Detainees’ movements at Harmondsworth were strictly controlled and anyone caught being “poorly behaved” was punished by removal from association with other detainees—an occurrence that has happened 440 times this year. Many also faced strip searches and were confined to a single room—a practice that was used 129 times in the first six months of this year.
Anna Reisenberger, acting chief executive of the Refugee Council, said, “We are shocked to read this damning report about Harmondsworth, particularly as we, along with many other bodies, have been telling the Home Office for some time that it is the worst of the detention centres.”
Although Owers report was confined to an inspection of Harmondsworth, another recent report, “Driven to Desperate Measures,” published by the Institute of Race Relations, suggests that the terrible conditions at the centre are just the tip of the iceberg. It says 221 asylum seekers, refugees and undocumented workers in the UK have died in the past 15 years, and lists a catalogue of suicides and racist attacks in other institutions that have increased dramatically in the past five years.

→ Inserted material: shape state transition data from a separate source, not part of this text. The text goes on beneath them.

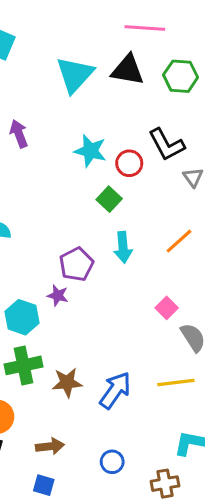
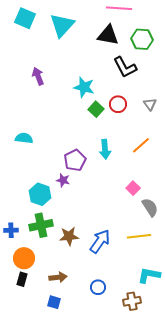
cyan triangle: (75, 75) -> (62, 25), moved
black L-shape: (167, 145) -> (125, 67), moved
red circle: (129, 163) -> (118, 104), moved
green square: (109, 199) -> (96, 109), moved

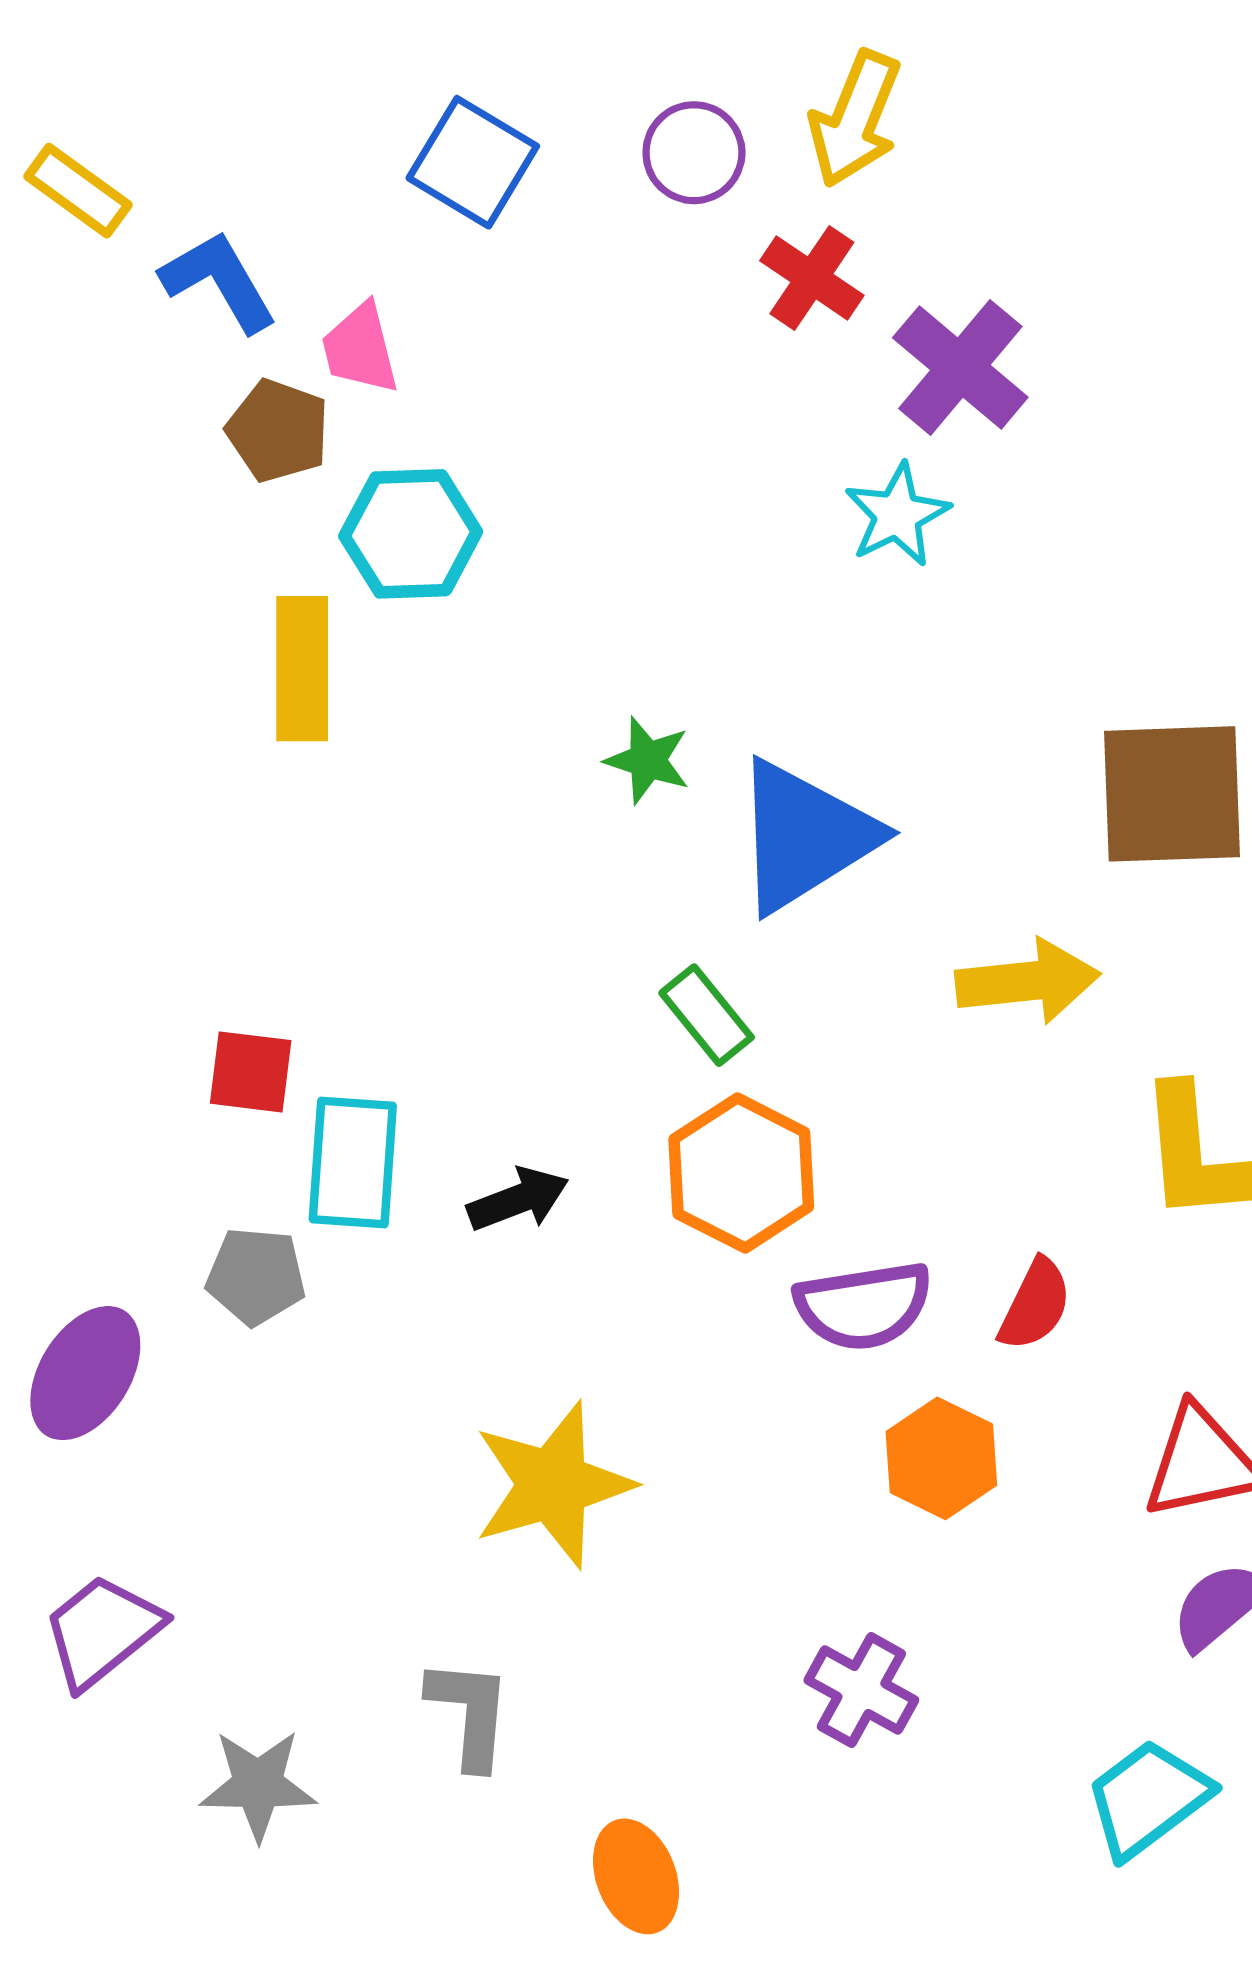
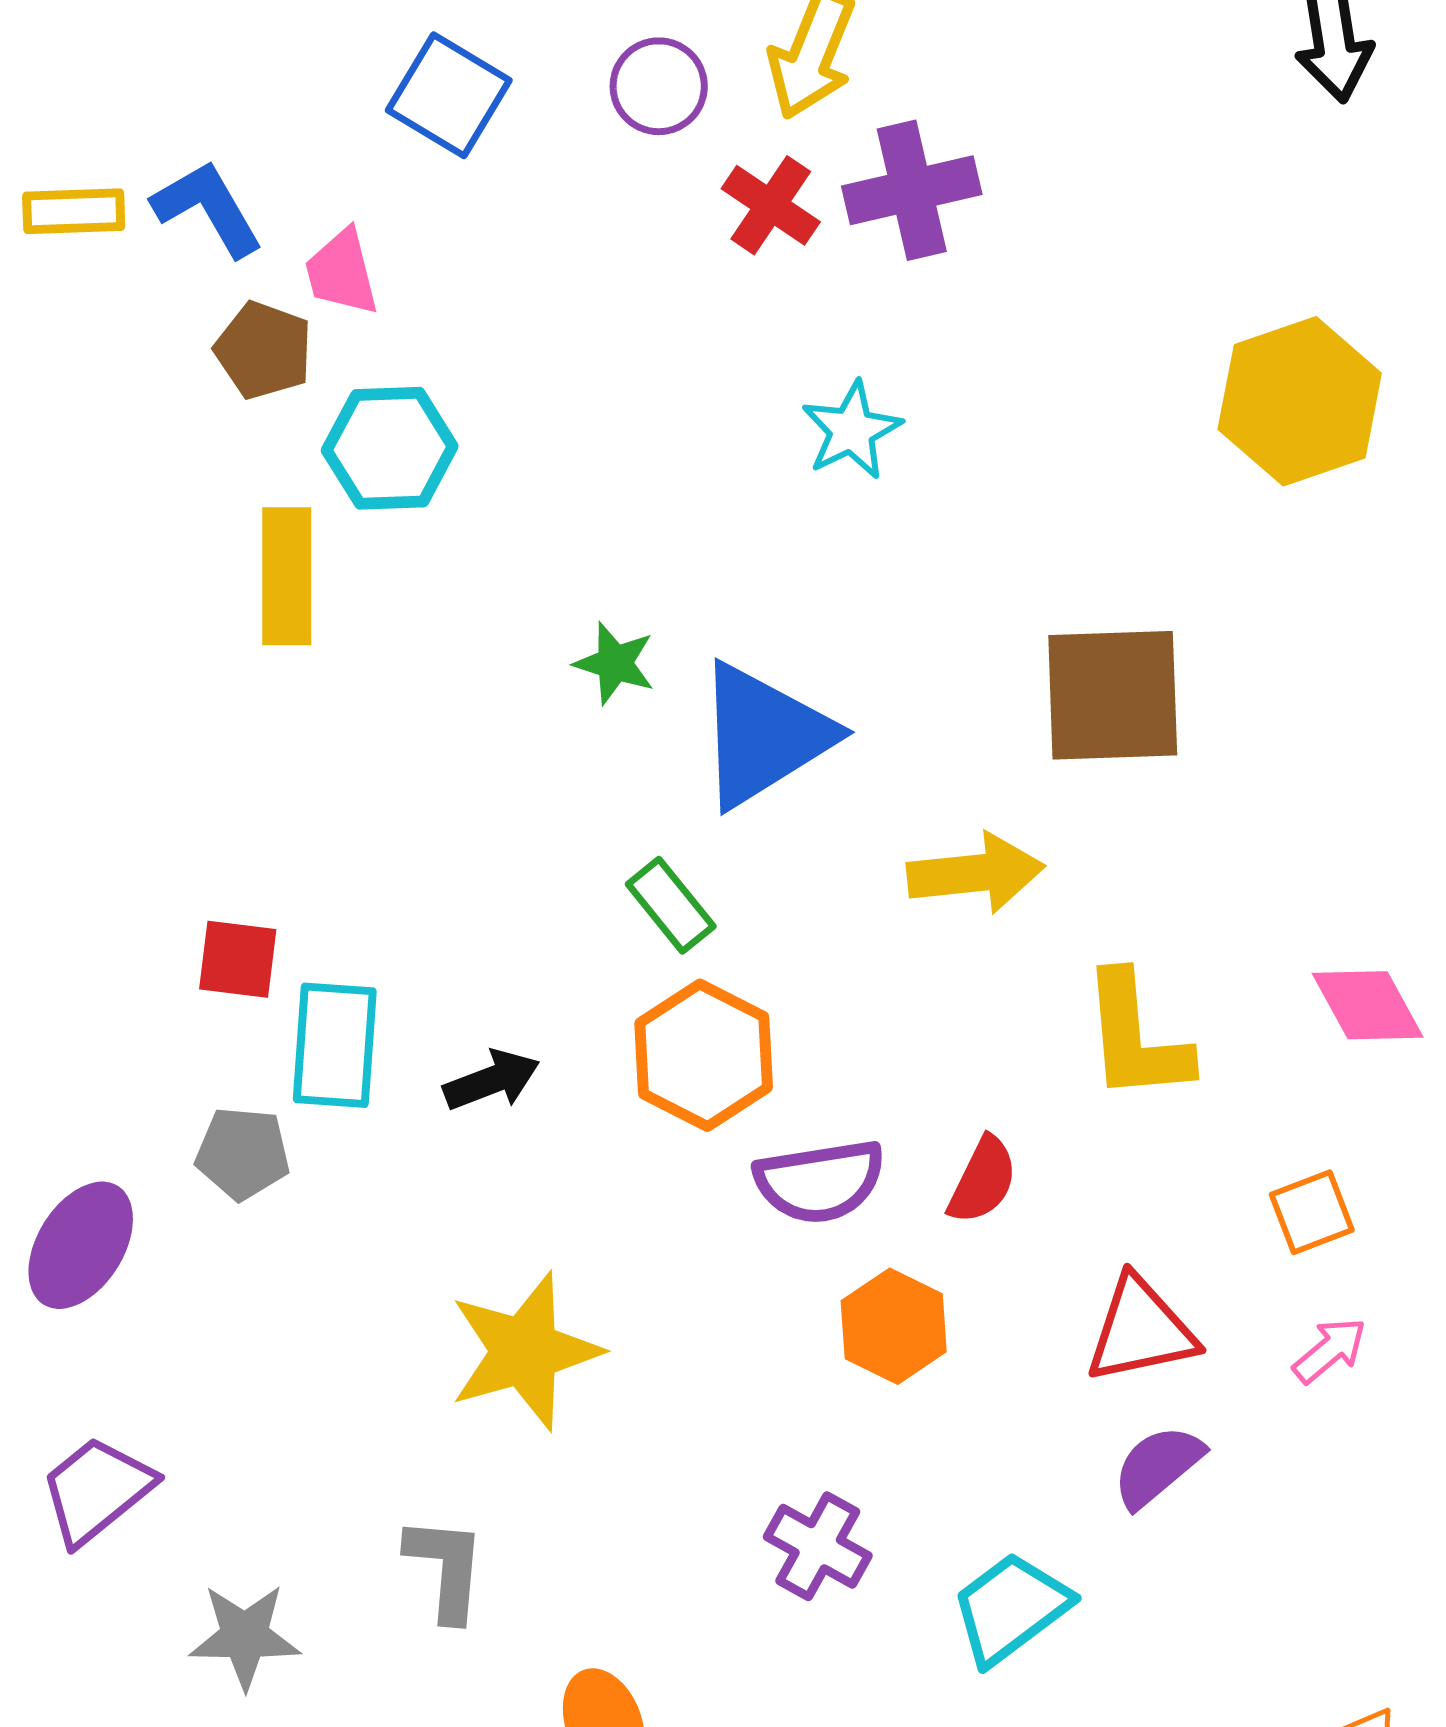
yellow rectangle: (78, 191) -> (74, 211), moved, turned -38
purple cross: (960, 367) -> (912, 190), moved, turned 37
cyan trapezoid: (1148, 1799) -> (1011, 1608), moved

A major factor in these worsening conditions has been the Labour government’s immigration legislation, which has become increasingly barbaric.
The report cites Home Office figures for self-harm and suicide in detention centres for the ten months up to the end of January 2006. It states that 185 people had attempted self-harm, requiring medical treatment (how many were attempted suicides isn’t known), and 1,467 were put on self-harm watch.
Research by Medical Justice suggests the numbers could be higher, saying that 33 of 56 “failed” asylum seekers in four detention centres the group examined showed evidence of post-traumatic stress disorder or depression. Many had harmed themselves or made suicide attempts, and nearly half said they had been tortured.